1. Business
February 25, 2021

Are networks too expensive for network operators?

By GlobalData Technology

BT and Telefonica, former incumbent telecom providers and network operators in the UK and Spain respectively, have both over the past 14 months begun the process of detaching their enterprise-oriented businesses from their network owning divisions. Both have created separate services-oriented divisions (DigiCo in BT’s case, Telefonica Tech for Telefonica) and both now have emphasized the fact that their services are sold independently of their network infrastructure – even network services.

Both providers have also sold network assets – BT in Germany, Spain, and Italy; Telefonica in central America.
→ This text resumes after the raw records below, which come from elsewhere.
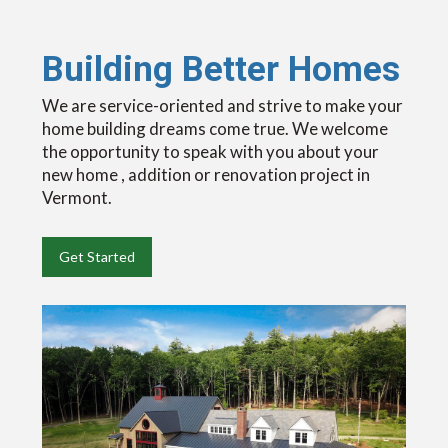
Building Better Homes
We are service-oriented and strive to make your
home building dreams come true. We welcome
the opportunity to speak with you about your
new home , addition or renovation project in
Vermont.
Get Started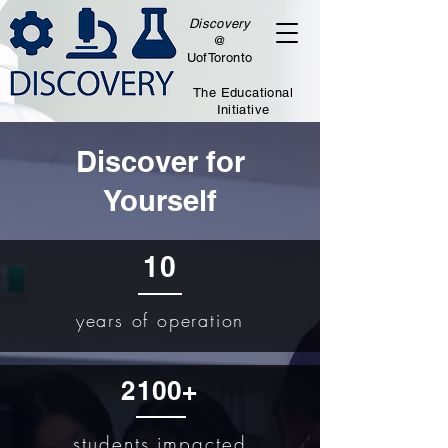
Discovery
@
UofToronto
The Educational
Initiative
Discover f
or
Yourself
10
years of operation​
2100+
students impacted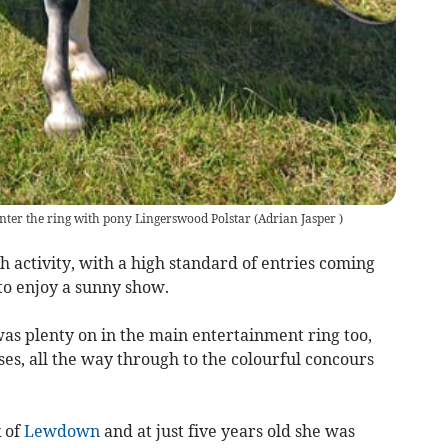
enter the ring with pony Lingerswood Polstar
(
Adrian Jasper
)
 activity, with a high standard of entries coming
o enjoy a sunny show.
was plenty on in the main entertainment ring too,
es, all the way through to the colourful concours
 of
Lewdown
and at just five years old she was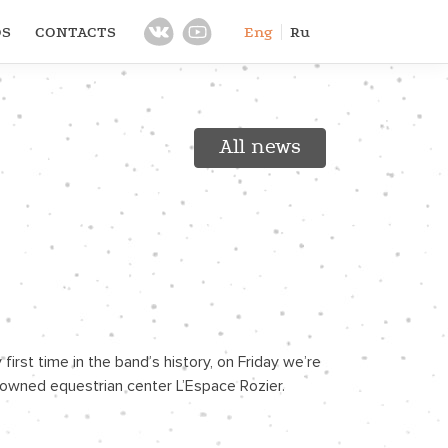
OS
CONTACTS
Eng
Ru
All news
rst time in the band’s history, on Friday we’re 
renowned equestrian center L’Espace Rozier.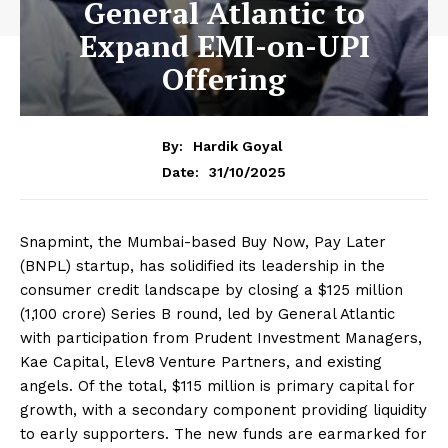
General Atlantic to
Expand EMI-on-UPI
Offering
By:
Hardik Goyal
31/10/2025
Date:
Snapmint, the Mumbai-based Buy Now, Pay Later
(BNPL) startup, has solidified its leadership in the
consumer credit landscape by closing a $125 million
(₹1,100 crore) Series B round, led by General Atlantic
with participation from Prudent Investment Managers,
Kae Capital, Elev8 Venture Partners, and existing
angels. Of the total, $115 million is primary capital for
growth, with a secondary component providing liquidity
to early supporters. The new funds are earmarked for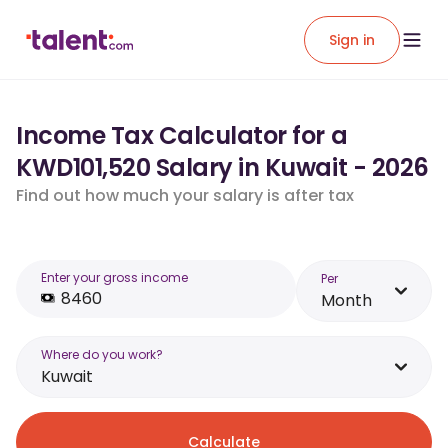
Sign in
Income Tax Calculator for a
KWD101,520 Salary in Kuwait - 2026
Find out how much your salary is after tax
Enter your gross income
Per
Month
Where do you work?
Kuwait
Calculate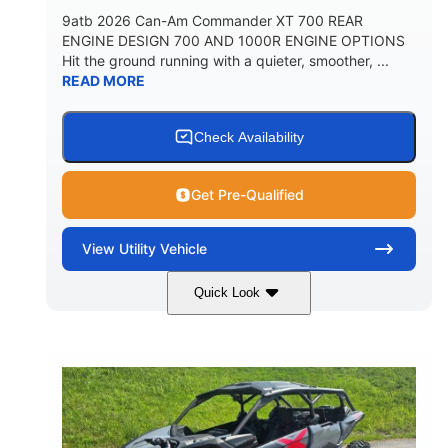
9atb 2026 Can-Am Commander XT 700 REAR
ENGINE DESIGN 700 AND 1000R ENGINE OPTIONS
Hit the ground running with a quieter, smoother, ...
READ MORE
Check Availability
Get Pre-Qualified
View
Utility Vehicle
Quick Look
Fiery Red
650cc
COLORS
DISPLACEMENT
52HP
130 x 62 x 74 in.
HORSEPOWER
L X W X H
13 in.
GROUND CLEARANCE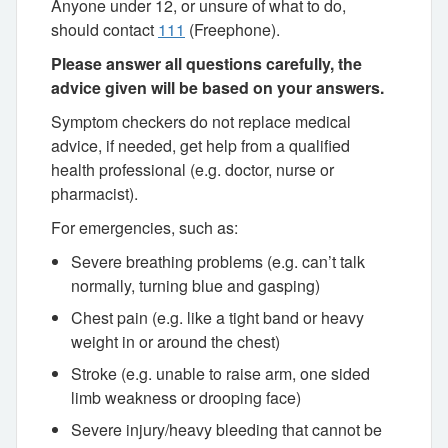
Anyone under 12, or unsure of what to do,
should contact
111
(Freephone).
Please answer all questions carefully, the
advice given will be based on your answers.
Symptom checkers do not replace medical
advice, if needed, get help from a qualified
health professional (e.g. doctor, nurse or
pharmacist).
For emergencies, such as:
Severe breathing problems (e.g. can’t talk
normally, turning blue and gasping)
Chest pain (e.g. like a tight band or heavy
weight in or around the chest)
Stroke (e.g. unable to raise arm, one sided
limb weakness or drooping face)
Severe injury/heavy bleeding that cannot be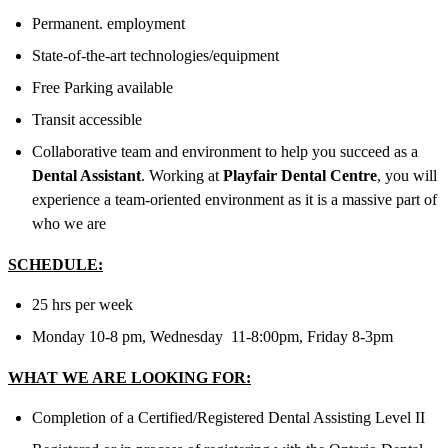
Permanent. employment
State-of-the-art technologies/equipment
Free Parking available
Transit accessible
Collaborative team and environment to help you succeed as a
Dental Assistant
. Working at
Playfair Dental Centre
, you will
experience a team-oriented environment as it is a massive part of
who we are
SCHEDULE:
25 hrs per week
Monday 10-8 pm, Wednesday 11-8:00pm, Friday 8-3pm
WHAT WE ARE LOOKING FOR:
Completion of a Certified/Registered Dental Assisting Level II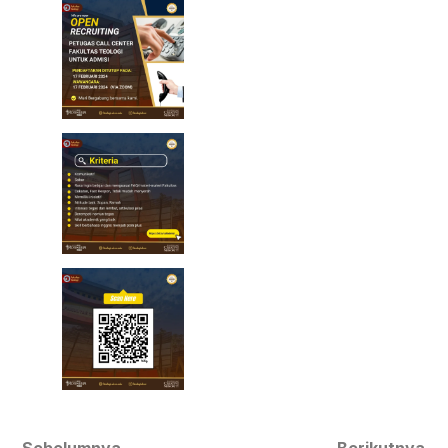
Sebelumnya
Berikutnya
The American-based provider GTT has gone a step further and has sold off its entire global network – a significant volte face for an SP that as recently as 2018 made a major acquisition, Interoute, in order to increase its global network footprint.

Why the change?

The primary motivator is, inevitably, financial. Telefonica needs to reduce its debt burden, BT is still recovering from an accounting scandal in Italy and the impact of several unprofitable large global outsourcing contracts it sold to customers in the 2000s and 2010s, and GTT needed cash to fund a change in strategy.

GTT’s strategy change also points to the technology cause of the strategic change being made by multiple SPs. The advent of overlay networking, which uses software-based network orchestration to control traffic flows rather than technology inherent within the underlying infrastructure of the physical network, has undermined the case for owning the network infrastructure. The only way for most SPs to make money out of networks is to sell managed telecoms services rather than selling the ‘plumbing’.

Network assets for sale

However, the problem extends beyond telecoms services for businesses and impacts the next generation broadband and mobile services (and the networks they run on) that are used by both consumers and businesses alike.

The need to fund next generation technologies such as fiber-to-the-premises broadband (FTTP – sometimes called ‘full fiber’) and 5G mobile has put a significant burden on companies, for example, BT and Telefonica. Vodafone, which runs or jointly runs national networks in multiple markets in Europe, Africa, and Asia, has also sold off network assets in markets such as New Zealand, Qatar, and Egypt. This reflects the heavy burden on Vodafone of rolling out these technologies.

On the wireless side, Vodafone has also begun the process of selling off its mobile mast infrastructure to raise capital. The cost of buying spectrum and upgrading mast sites (both the masts themselves and the wireline networks that connect them to the mobile core) for 5G will cost Vodafone billions. This is made worse by the impact of political actions against Huawei. Vodafone estimates removing the Chinese vendor’s equipment from its network will cost an additional EUR 100+ million, whilst BT has put the cost at GBP 500 million.

To make matters worse, SPs are not yet sure how they will make money from 5G. Consumers won’t necessarily pay more for 5G services whilst the use cases of the technology for enterprise customers are still being developed.

Net neutrality is an issue

An additional fly in the ointment for the SPs Is net neutrality – the principal that network operators must carry traffic from online content providers such as Netflix and Disney+ on equal terms. Recent rulings by the US courts have made net neutrality more of an issue for network operators. The increased demand for online services, something that has been exponentially accelerated by Covid-19, means that wireless and wireline networks require further investment to carry vastly increased data loads for services the network operators cannot monetize.

The net result is that networks may become too expensive for network operators.